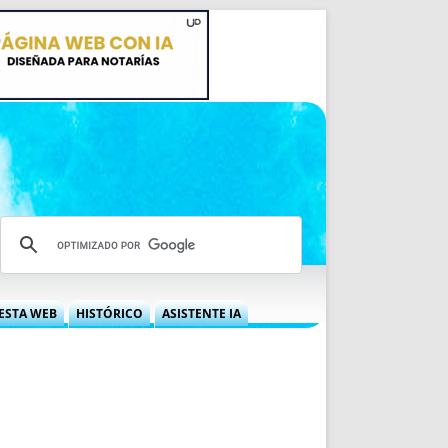
ESTA WEB
HISTÓRICO
ASISTENTE IA
A DGRN
QUÉ OFRECEMOS
 NIF
IDEARIO WEB
 LABORAL
QUIÉNES SOMOS
ÁBILES
HISTORIA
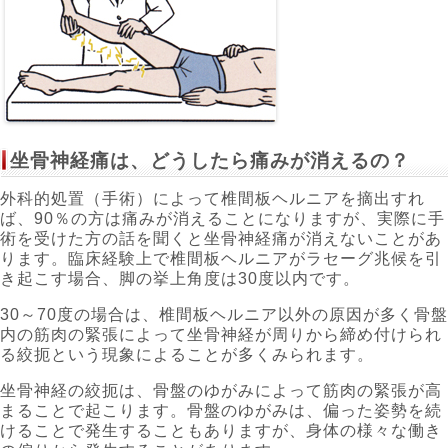
坐骨神経痛は、どうしたら痛みが消えるの？
外科的処置（手術）によって椎間板ヘルニアを摘出すれ
ば、90％の方は痛みが消えることになりますが、実際に手
術を受けた方の話を聞くと坐骨神経痛が消えないことがあ
ります。臨床経験上で椎間板ヘルニアがラセーグ兆候を引
き起こす場合、脚の挙上角度は30度以内です。
30～70度の場合は、椎間板ヘルニア以外の原因が多く骨盤
内の筋肉の緊張によって坐骨神経が周りから締め付けられ
る絞扼という現象によることが多くみられます。
坐骨神経の絞扼は、骨盤のゆがみによって筋肉の緊張が高
まることで起こります。骨盤のゆがみは、偏った姿勢を続
けることで発生することもありますが、身体の様々な働き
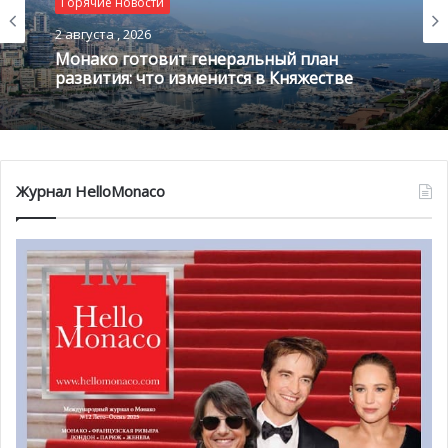
Горячие новости
Горячие новости
2 августа , 2026
1 августа , 2026
Монако готовит генеральный план
развития: что изменится в Княжестве
Благотворительный забег в Монако
помог детям на пяти континентах
Журнал HelloMonaco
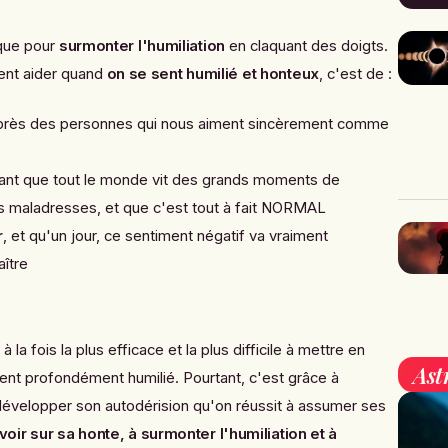
ique pour
surmonter l'humiliation
en claquant des doigts.
ent aider quand
on se sent humilié et honteux
, c'est de :
rès des personnes qui nous aiment sincèrement comme
ant que tout le monde vit des grands moments de
es maladresses, et que c'est tout à fait NORMAL
r
, et qu'un jour, ce sentiment négatif va vraiment
aître
à la fois la plus efficace et la plus difficile à mettre en
Ast
ent profondément humilié. Pourtant, c'est grâce à
développer son autodérision qu'on réussit à assumer ses
oir sur sa honte, à surmonter l'humiliation et à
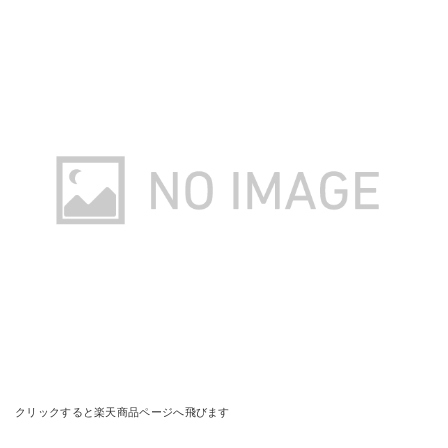
クリックすると楽天商品ページへ飛びます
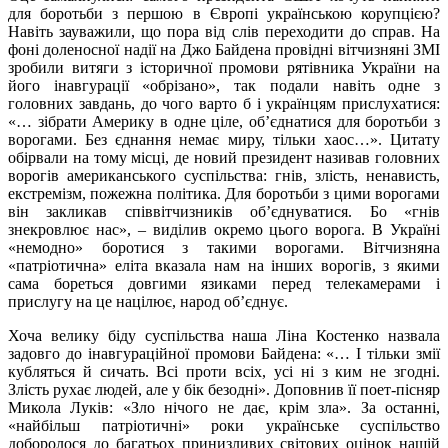
для боротьби з першою в Європі українською корупцією?
Навіть зауважили, що пора від слів переходити до справ. На
фоні доленосної надії на Джо Байдена провідні вітчизняні ЗМІ
зробили витяги з історичної промови рятівника України на
його інавгурації «обрізано», так подали навіть одне з
головних завдань, до чого варто б і українцям прислухатися:
«… зібрати Америку в одне ціле, об’єднатися для боротьби з
ворогами. Без єднання немає миру, тільки хаос…». Цитату
обірвали на тому місці, де новий президент називав головних
ворогів американського суспільства: гнів, злість, ненависть,
екстремізм, пожежна політика. Для боротьби з цими ворогами
він закликав співвітчизників об’єднуватися. Бо «гнів
знекровлює нас», – виділив окремо цього ворога. В Україні
«немодно» боротися з такими ворогами. Вітчизняна
«патріотична» еліта вказала нам на інших ворогів, з якими
сама бореться довгими язиками перед телекамерами і
прислугу на це націлює, народ об’єднує.
Хоча велику біду суспільства наша Ліна Костенко назвала
задовго до інавгураційної промови Байдена: «… І тільки змії
кубляться й сичать. Всі проти всіх, усі ні з ким не згодні.
Злість рухає людей, але у бік безодні». Доповнив її поет-пісняр
Микола Луків: «Зло нічого не дає, крім зла». За останні,
«найбільш патріотичні» роки українське суспільство
доборолося до багатьох принизливих світових оцінок нашій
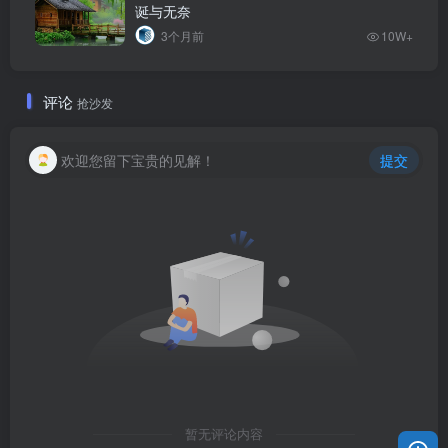
诞与无奈
3个月前
10W+
评论
抢沙发
欢迎您留下宝贵的见解！
提交
暂无评论内容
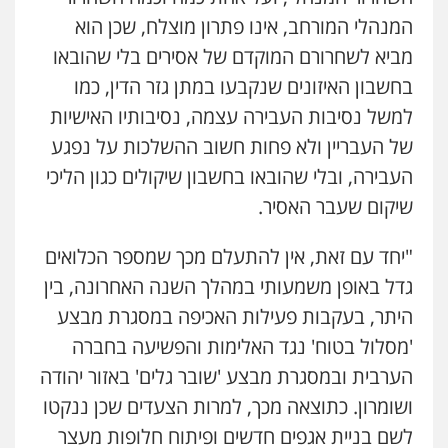
המנהלי המורחב, אינו פתרון מוצלח, שכן הוא
מביא לשחרורם המוקדם של אסירים בלי שהובאו
בחשבון האיזונים שנקבעו במתן גזר הדין, כמו
למשל נסיבות העבירה עצמה, נסיבותיו האישיות
של העבריין ולא פחות חשוב ההשלכות על נפגע
העבירה, ובלי שהובאו בחשבון שיקולים כגון הליכי
שיקום שעבר האסיר.
"יחד עם זאת, אין להתעלם מכך שמספר הכלואים
גדל באופן משמעותי במהלך השנה האחרונה, בין
היתר, בעקבות פעילות האכיפה במסגרת מבצע
'מסלול בטוח' נגד האלימות והפשיעה בחברה
הערבית ובמסגרת מבצע 'שובר גלים' באזור יהודה
ושומרון. כתוצאה מכך, למרות הצעדים שכן ננקטו
לשם בניית אגפים חדשים ופיתוח חלופות מעצר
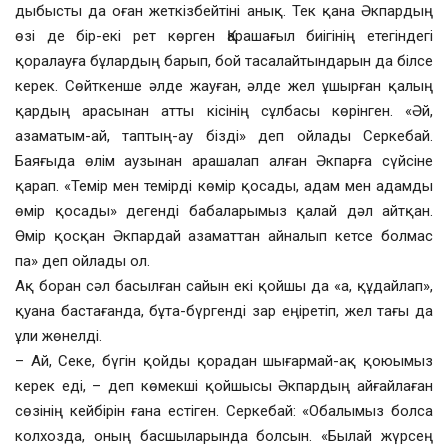
дыбысты да оған жеткізбейтіні анық. Тек қана Әкпардың
өзі де бір-екі рет көрген Қарашағыл биігінің етегіндегі
қоралауға бұлардың барып, бой тасалайтындарын да білсе
керек. Сөйткенше әлде жауған, әлде жел ұшырған қалың
қардың арасынан атты кісінің сұлбасы көрінген. «Әй,
азаматым-ай, таптың-ау бізді» деп ойлады Серкебай.
Баяғыда өлім аузынан арашалап алған Әкпарға сүйсіне
қарап. «Темір мен темірді көмір қосады, адам мен адамды
өмір қосады» дегенді бабаларымыз қалай дәл айтқан.
Өмір қосқан Әкпардай азаматтан айналып кетсе болмас
па» деп ойлады ол.
Ақ боран сәл басылған сайын екі қойшы да «а, құдайлап»,
қуана бастағанда, бұта-бүргенді зар еңіретіп, жел тағы да
ұли жөнелді.
– Ай, Секе, бүгін қойды қорадан шығармай-ақ қоюымыз
керек еді, – деп көмекші қойшысы Әкпардың айғайлаған
сөзінің кейбірін ғана естіген. Серкебай: «Обалымыз болса
колхозда, оның басшыларында болсын. «Былай жүрсең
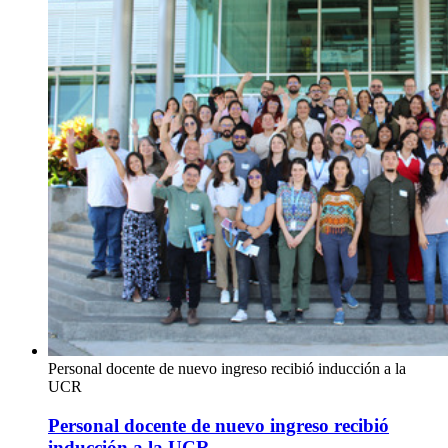
Personal docente de nuevo ingreso recibió inducción a la
UCR
Personal docente de nuevo ingreso recibió
inducción a la UCR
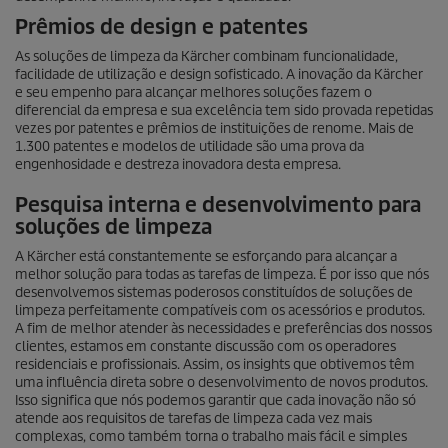
Prêmios de design e patentes
As soluções de limpeza da Kärcher combinam funcionalidade,
facilidade de utilização e design sofisticado. A inovação da Kärcher
e seu empenho para alcançar melhores soluções fazem o
diferencial da empresa e sua excelência tem sido provada repetidas
vezes por patentes e prêmios de instituições de renome. Mais de
1.300 patentes e modelos de utilidade são uma prova da
engenhosidade e destreza inovadora desta empresa.
Pesquisa interna e desenvolvimento para
soluções de limpeza
A Kärcher está constantemente se esforçando para alcançar a
melhor solução para todas as tarefas de limpeza. É por isso que nós
desenvolvemos sistemas poderosos constituídos de soluções de
limpeza perfeitamente compatíveis com os acessórios e produtos.
A fim de melhor atender às necessidades e preferências dos nossos
clientes, estamos em constante discussão com os operadores
residenciais e profissionais. Assim, os insights que obtivemos têm
uma influência direta sobre o desenvolvimento de novos produtos.
Isso significa que nós podemos garantir que cada inovação não só
atende aos requisitos de tarefas de limpeza cada vez mais
complexas, como também torna o trabalho mais fácil e simples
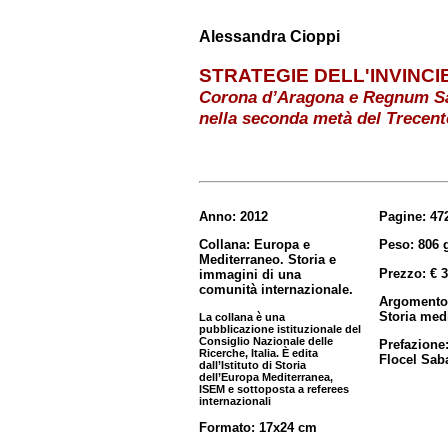
Alessandra Cioppi
STRATEGIE DELL'INVINCIB
Corona d’Aragona e Regnum Sa
nella seconda metà del Trecent
Anno: 2012
Pagine: 47
Collana: Europa e
Peso: 806 
Mediterraneo. Storia e
Prezzo: € 3
immagini di una
comunità internazionale.
Argomento
Storia med
La collana è una
pubblicazione istituzionale del
Consiglio Nazionale delle
Prefazione
Ricerche, Italia. È edita
Flocel Sab
dall’Istituto di Storia
dell’Europa Mediterranea,
ISEM e sottoposta a referees
internazionali
Formato: 17x24 cm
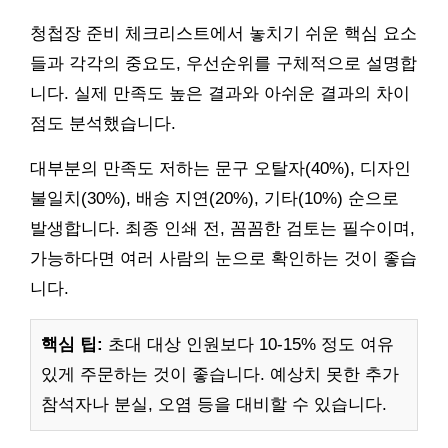
청첩장 준비 체크리스트에서 놓치기 쉬운 핵심 요소
들과 각각의 중요도, 우선순위를 구체적으로 설명합
니다. 실제 만족도 높은 결과와 아쉬운 결과의 차이
점도 분석했습니다.
대부분의 만족도 저하는 문구 오탈자(40%), 디자인
불일치(30%), 배송 지연(20%), 기타(10%) 순으로
발생합니다. 최종 인쇄 전, 꼼꼼한 검토는 필수이며,
가능하다면 여러 사람의 눈으로 확인하는 것이 좋습
니다.
핵심 팁:
초대 대상 인원보다 10-15% 정도 여유
있게 주문하는 것이 좋습니다. 예상치 못한 추가
참석자나 분실, 오염 등을 대비할 수 있습니다.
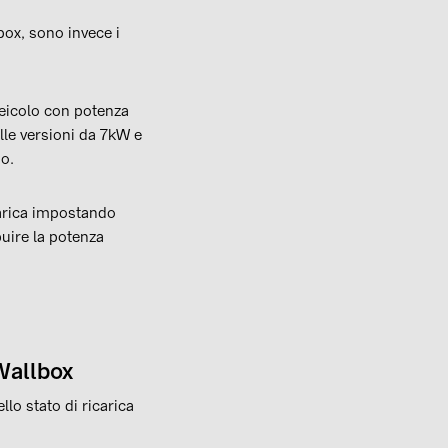
box, sono invece i
veicolo con potenza
lle versioni da 7kW e
so.
icarica impostando
buire la potenza
 Wallbox
llo stato di ricarica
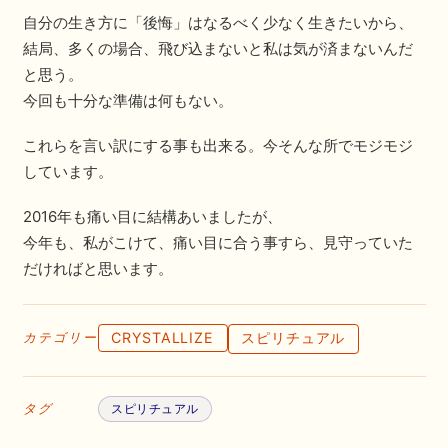
自分の生き方に「後悔」はなるべく少なく生きたいから、
結局、多くの場合、飛び込まないと私は気が済まないんだ
と思う。
今回も十分な準備は何もない。
これらを言い訳にする事も出来る。今そんな所でモジモジ
しています。
2016年も痛い目に結構あいましたが、
今年も、私がこけて、痛い目に合う事すら、見守っていた
だければと思います。
CRYSTALLIZE
スピリチュアル
カテゴリー
タグ
スピリチュアル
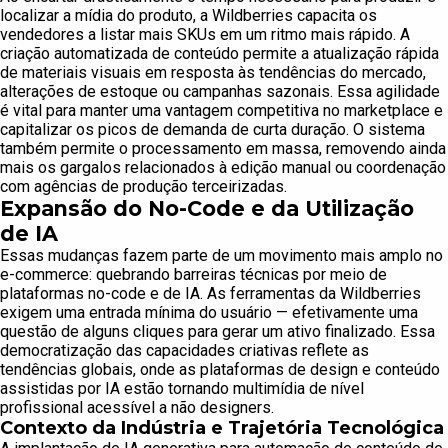
localizar a mídia do produto, a Wildberries capacita os
vendedores a listar mais SKUs em um ritmo mais rápido. A
criação automatizada de conteúdo permite a atualização rápida
de materiais visuais em resposta às tendências do mercado,
alterações de estoque ou campanhas sazonais. Essa agilidade
é vital para manter uma vantagem competitiva no marketplace e
capitalizar os picos de demanda de curta duração. O sistema
também permite o processamento em massa, removendo ainda
mais os gargalos relacionados à edição manual ou coordenação
com agências de produção terceirizadas.
Expansão do No-Code e da Utilização
de IA
Essas mudanças fazem parte de um movimento mais amplo no
e-commerce: quebrando barreiras técnicas por meio de
plataformas no-code e de IA. As ferramentas da Wildberries
exigem uma entrada mínima do usuário — efetivamente uma
questão de alguns cliques para gerar um ativo finalizado. Essa
democratização das capacidades criativas reflete as
tendências globais, onde as plataformas de design e conteúdo
assistidas por IA estão tornando multimídia de nível
profissional acessível a não designers.
Contexto da Indústria e Trajetória Tecnológica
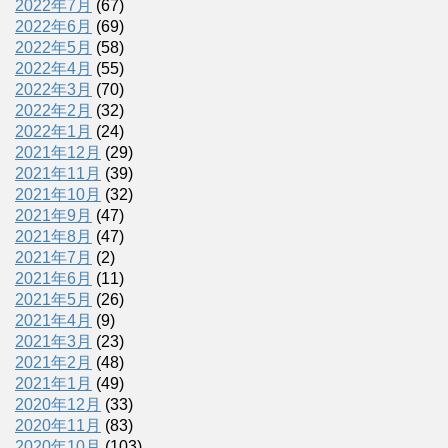
2022年7月
(67)
2022年6月
(69)
2022年5月
(58)
2022年4月
(55)
2022年3月
(70)
2022年2月
(32)
2022年1月
(24)
2021年12月
(29)
2021年11月
(39)
2021年10月
(32)
2021年9月
(47)
2021年8月
(47)
2021年7月
(2)
2021年6月
(11)
2021年5月
(26)
2021年4月
(9)
2021年3月
(23)
2021年2月
(48)
2021年1月
(49)
2020年12月
(33)
2020年11月
(83)
2020年10月
(103)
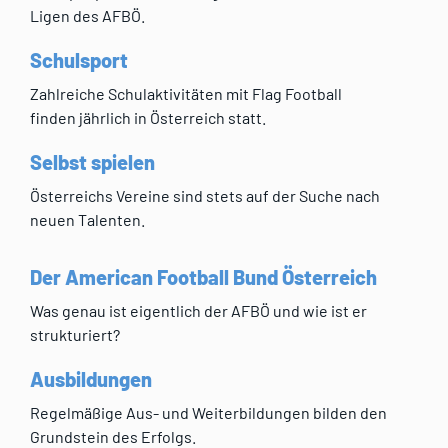
Ligen des AFBÖ.
Schulsport
Zahlreiche Schulaktivitäten mit Flag Football
finden jährlich in Österreich statt.
Selbst spielen
Österreichs Vereine sind stets auf der Suche nach
neuen Talenten.
Der American Football Bund Österreich
Was genau ist eigentlich der AFBÖ und wie ist er
strukturiert?
Ausbildungen
Regelmäßige Aus- und Weiterbildungen bilden den
Grundstein des Erfolgs.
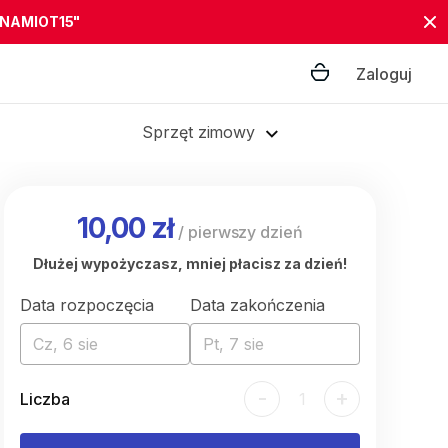
"NAMIOT15"
Zaloguj
Sprzęt zimowy
10,00 zł
/
pierwszy dzień
Dłużej wypożyczasz, mniej płacisz za dzień!
Data rozpoczęcia
Data zakończenia
Cz, 6 sie
Pt, 7 sie
-
+
Liczba
1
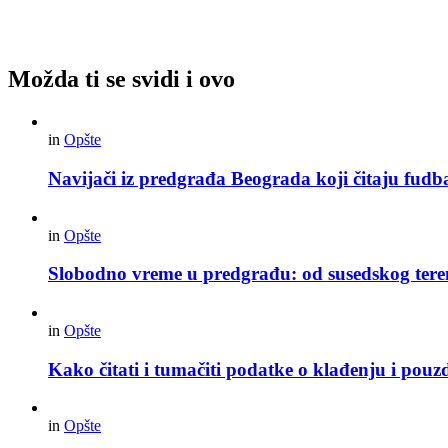
Možda ti se svidi i ovo
in
Opšte
Navijači iz predgrađa Beograda koji čitaju fudba
in
Opšte
Slobodno vreme u predgrađu: od susedskog tere
in
Opšte
Kako čitati i tumačiti podatke o klađenju i pouz
in
Opšte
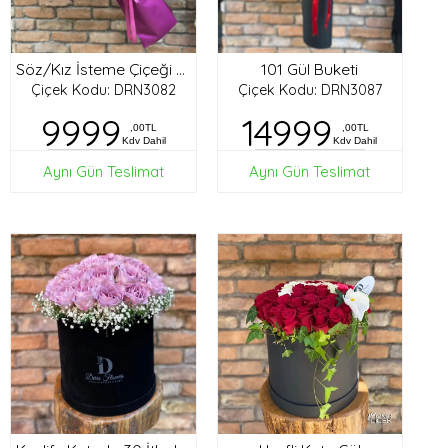
101 Gül Buketi
Söz/Kız İsteme Çiçeği Buketi
Çiçek Kodu: DRN3082
Çiçek Kodu: DRN3087
9999
14999
,00TL
,00TL
Kdv Dahil
Kdv Dahil
Aynı Gün Teslimat
Aynı Gün Teslimat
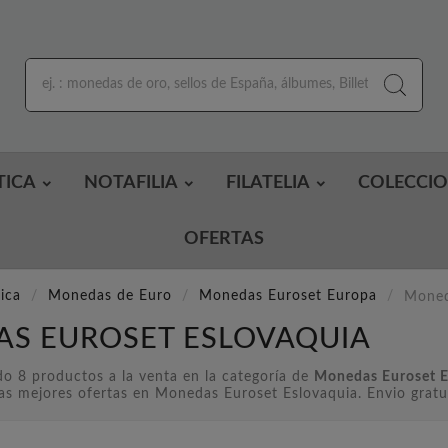
TICA
NOTAFILIA
FILATELIA
COLECCI
OFERTAS
ica
Monedas de Euro
Monedas Euroset Europa
Moned
S EUROSET ESLOVAQUIA
o 8 productos a la venta en la categoría de
Monedas Euroset E
as mejores ofertas en Monedas Euroset Eslovaquia. Envio gratu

## WHAT THE TASK ASKS
Reproduce the listing above only between the lines holding "היתר, בעקבות פעילות האכיפה במסגרת מבצע" and "Баяғыда өлім аузынан", inclusive. Every line must match exactly, and pictures are dropped.

## EXERCISE RESPONSE
היתר, בעקבות פעילות האכיפה במסגרת מבצע
'מסלול בטוח' נגד האלימות והפשיעה בחברה
הערבית ובמסגרת מבצע 'שובר גלים' באזור יהודה
ושומרון. כתוצאה מכך, למרות הצעדים שכן ננקטו
לשם בניית אגפים חדשים ופיתוח חלופות מעצר
дыбысты да оған жеткізбейтіні анық. Тек қана Әкпардың
өзі де бір-екі рет көрген Қарашағыл биігінің етегіндегі
қоралауға бұлардың барып, бой тасалайтындарын да білсе
керек. Сөйткенше әлде жауған, әлде жел ұшырған қалың
қардың арасынан атты кісінің сұлбасы көрінген. «Әй,
азаматым-ай, таптың-ау бізді» деп ойлады Серкебай.
Баяғыда өлім аузынан арашалап алған Әкпарға сүйсіне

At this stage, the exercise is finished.